(Saved entries)

⟨

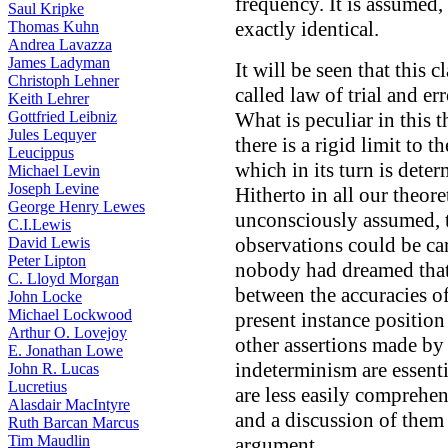
frequency. It is assumed, 
Saul Kripke
exactly identical.
Thomas Kuhn
Andrea Lavazza
James Ladyman
It will be seen that this 
Christoph Lehner
called law of trial and e
Keith Lehrer
Gottfried Leibniz
What is peculiar in this th
Jules Lequyer
there is a rigid limit to 
Leucippus
which in its turn is dete
Michael Levin
Joseph Levine
Hitherto in all our theor
George Henry Lewes
unconsciously assumed, th
C.I.Lewis
observations could be ca
David Lewis
Peter Lipton
nobody had dreamed that 
C. Lloyd Morgan
between the accuracies of
John Locke
Michael Lockwood
present instance position 
Arthur O. Lovejoy
other assertions made by
E. Jonathan Lowe
indeterminism are essenti
John R. Lucas
Lucretius
are less easily comprehen
Alasdair MacIntyre
and a discussion of them
Ruth Barcan Marcus
Tim Maudlin
argument.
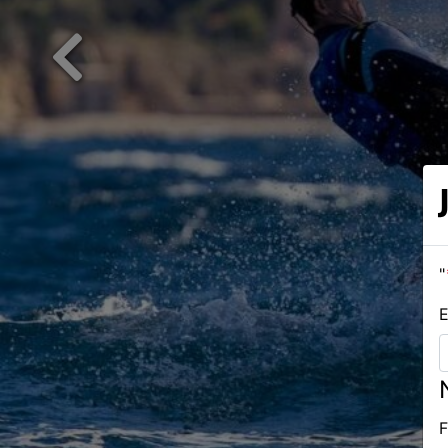
Previous
"
E
F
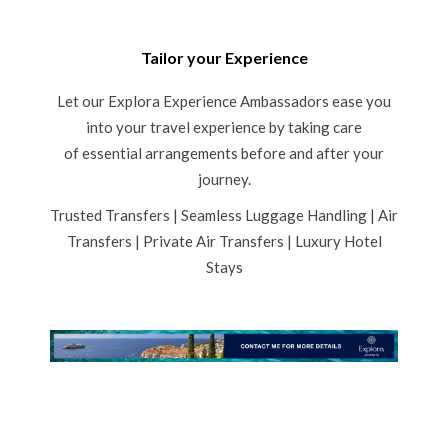
Tailor your Experience
Let our Explora Experience Ambassadors ease you
into your travel experience by taking care
of essential arrangements before and after your
journey.
Trusted Transfers | Seamless Luggage Handling | Air
Transfers | Private Air Transfers | Luxury Hotel
Stays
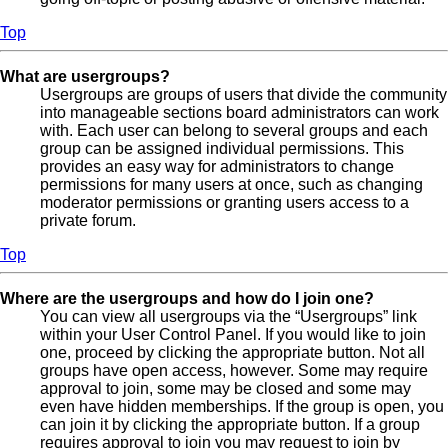
Top
What are usergroups?
Usergroups are groups of users that divide the community
into manageable sections board administrators can work
with. Each user can belong to several groups and each
group can be assigned individual permissions. This
provides an easy way for administrators to change
permissions for many users at once, such as changing
moderator permissions or granting users access to a
private forum.
Top
Where are the usergroups and how do I join one?
You can view all usergroups via the “Usergroups” link
within your User Control Panel. If you would like to join
one, proceed by clicking the appropriate button. Not all
groups have open access, however. Some may require
approval to join, some may be closed and some may
even have hidden memberships. If the group is open, you
can join it by clicking the appropriate button. If a group
requires approval to join you may request to join by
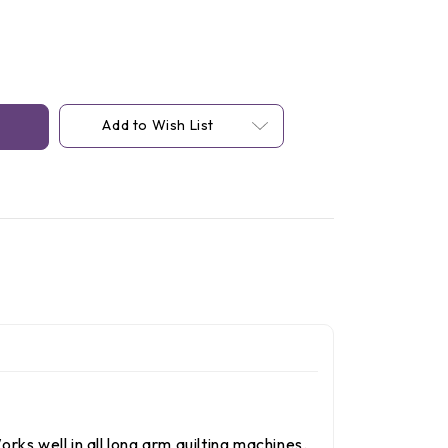
Add to Wish List
rks well in all long arm quilting machines.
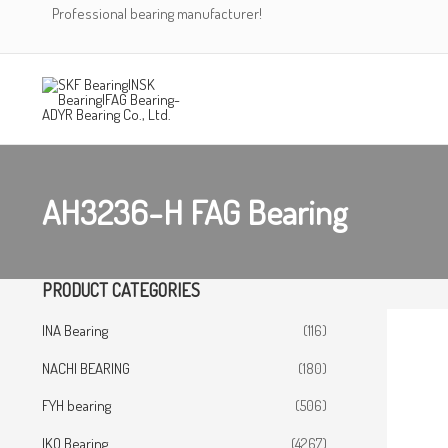
Skip
Professional bearing manufacturer!
to
content
AH3236-H FAG Bearing
PRODUCT CATEGORIES
INA Bearing
(116)
NACHI BEARING
(180)
FYH bearing
(506)
IKO Bearing
(4267)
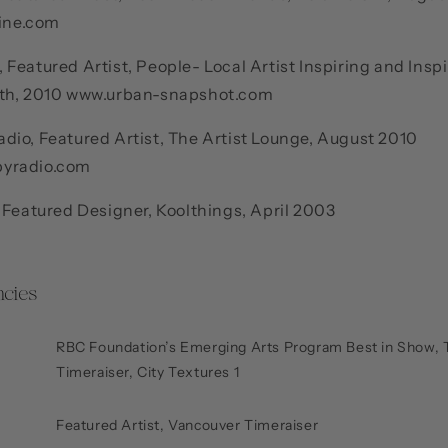
ine.com
Featured Artist, People- Local Artist Inspiring and Insp
6th, 2010 www.urban-snapshot.com
dio, Featured Artist, The Artist Lounge, August 2010
yradio.com
 Featured Designer, Koolthings, April 2003
cies
RBC Foundation’s Emerging Arts Program Best in Show, 
Timeraiser, City Textures 1
Featured Artist, Vancouver Timeraiser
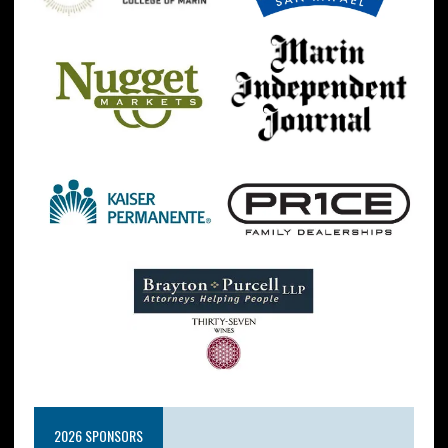
2026 SPONSORS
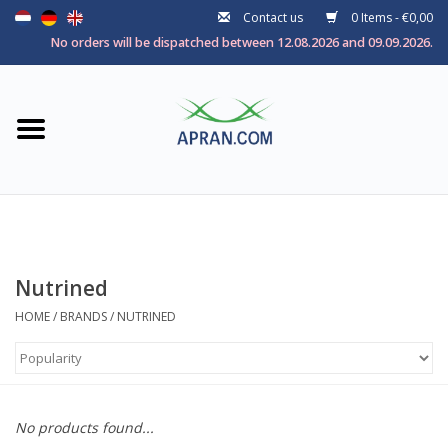
Contact us
0 Items - €0,00
Home
No orders will be dispatched between 12.08.2026 and 09.09.2026.
Categories
Health goal
Brands
Nutrined
HOME
/
BRANDS
/
NUTRINED
No products found...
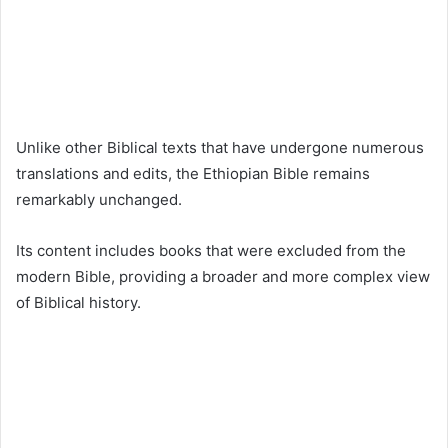
Unlike other Biblical texts that have undergone numerous
translations and edits, the Ethiopian Bible remains
remarkably unchanged.
Its content includes books that were excluded from the
modern Bible, providing a broader and more complex view
of Biblical history.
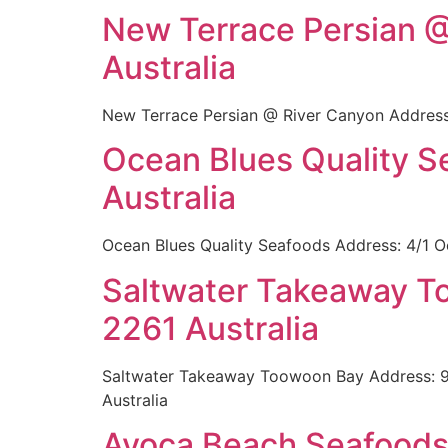
New Terrace Persian @
Australia
New Terrace Persian @ River Canyon Address:
Ocean Blues Quality 
Australia
Ocean Blues Quality Seafoods Address: 4/1 O
Saltwater Takeaway T
2261 Australia
Saltwater Takeaway Toowoon Bay Address: 9
Australia
Avoca Beach Seafoods 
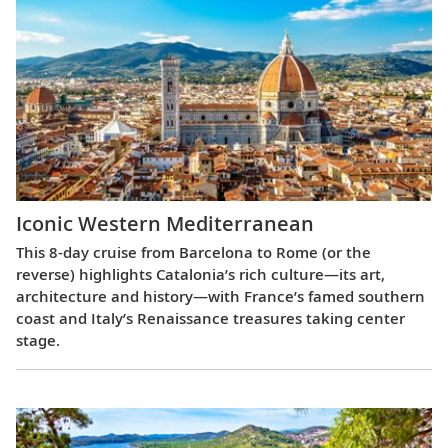
Iconic Western Mediterranean
This 8-day cruise from Barcelona to Rome (or the
reverse) highlights Catalonia’s rich culture—its art,
architecture and history—with France’s famed southern
coast and Italy’s Renaissance treasures taking center
stage.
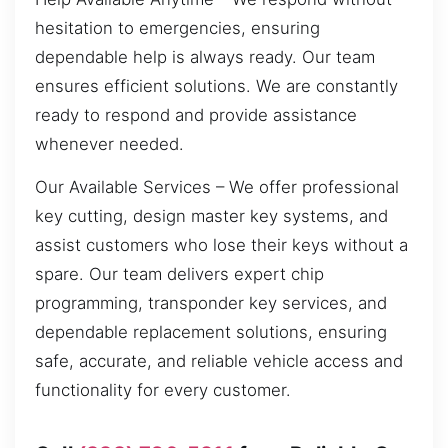
hesitation to emergencies, ensuring
dependable help is always ready. Our team
ensures efficient solutions. We are constantly
ready to respond and provide assistance
whenever needed.
Our Available Services – We offer professional
key cutting, design master key systems, and
assist customers who lose their keys without a
spare. Our team delivers expert chip
programming, transponder key services, and
dependable replacement solutions, ensuring
safe, accurate, and reliable vehicle access and
functionality for every customer.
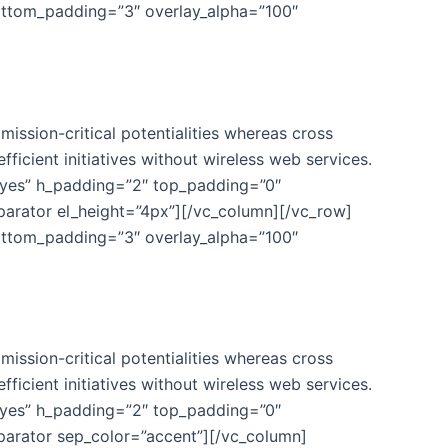
ottom_padding=”3″ overlay_alpha=”100″
ission-critical potentialities whereas cross
fficient initiatives without wireless web services.
”yes” h_padding=”2″ top_padding=”0″
parator el_height=”4px”][/vc_column][/vc_row]
ottom_padding=”3″ overlay_alpha=”100″
ission-critical potentialities whereas cross
fficient initiatives without wireless web services.
”yes” h_padding=”2″ top_padding=”0″
parator sep_color=”accent”][/vc_column]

⟩

In the entries above, how many lines hold the word "Address"? Answer with the number only.

3